Aim of the exercise
In the listing below, find the line with "ABD'nin ‘küresel yapay zeka hakimiyetini’" and the line with "17 avenue de Villars". Repeat those two lines and all lines between them exactly.

Material provided
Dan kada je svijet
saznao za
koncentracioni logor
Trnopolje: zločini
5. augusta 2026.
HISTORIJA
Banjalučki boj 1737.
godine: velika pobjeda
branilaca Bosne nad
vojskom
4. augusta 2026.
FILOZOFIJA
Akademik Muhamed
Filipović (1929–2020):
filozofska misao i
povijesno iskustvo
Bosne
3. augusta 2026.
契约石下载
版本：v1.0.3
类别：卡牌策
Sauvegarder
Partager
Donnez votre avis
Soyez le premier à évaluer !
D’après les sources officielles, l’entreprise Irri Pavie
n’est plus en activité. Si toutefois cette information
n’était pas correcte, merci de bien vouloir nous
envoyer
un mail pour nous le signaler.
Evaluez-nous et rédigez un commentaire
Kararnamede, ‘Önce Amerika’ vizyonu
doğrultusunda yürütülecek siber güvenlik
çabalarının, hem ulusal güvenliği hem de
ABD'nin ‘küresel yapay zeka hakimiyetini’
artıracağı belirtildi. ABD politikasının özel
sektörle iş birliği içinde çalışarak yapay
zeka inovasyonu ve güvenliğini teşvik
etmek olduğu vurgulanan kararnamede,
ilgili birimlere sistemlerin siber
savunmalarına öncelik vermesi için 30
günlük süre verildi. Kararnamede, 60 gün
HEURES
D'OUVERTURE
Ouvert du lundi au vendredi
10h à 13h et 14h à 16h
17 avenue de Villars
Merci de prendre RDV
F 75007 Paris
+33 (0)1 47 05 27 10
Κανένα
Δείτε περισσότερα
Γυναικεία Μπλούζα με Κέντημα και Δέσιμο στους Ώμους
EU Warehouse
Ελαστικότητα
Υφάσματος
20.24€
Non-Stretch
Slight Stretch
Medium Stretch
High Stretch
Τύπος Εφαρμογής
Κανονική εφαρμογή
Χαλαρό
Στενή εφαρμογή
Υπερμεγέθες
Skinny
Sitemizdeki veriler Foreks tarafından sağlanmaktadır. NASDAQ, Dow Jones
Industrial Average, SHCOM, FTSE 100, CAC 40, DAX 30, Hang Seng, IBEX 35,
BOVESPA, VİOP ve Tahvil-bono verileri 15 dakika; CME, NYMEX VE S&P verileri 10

Response for this exercise
ABD'nin ‘küresel yapay zeka hakimiyetini’
artıracağı belirtildi. ABD politikasının özel
sektörle iş birliği içinde çalışarak yapay
zeka inovasyonu ve güvenliğini teşvik
etmek olduğu vurgulanan kararnamede,
ilgili birimlere sistemlerin siber
savunmalarına öncelik vermesi için 30
günlük süre verildi. Kararnamede, 60 gün
HEURES
D'OUVERTURE
Ouvert du lundi au vendredi
10h à 13h et 14h à 16h
17 avenue de Villars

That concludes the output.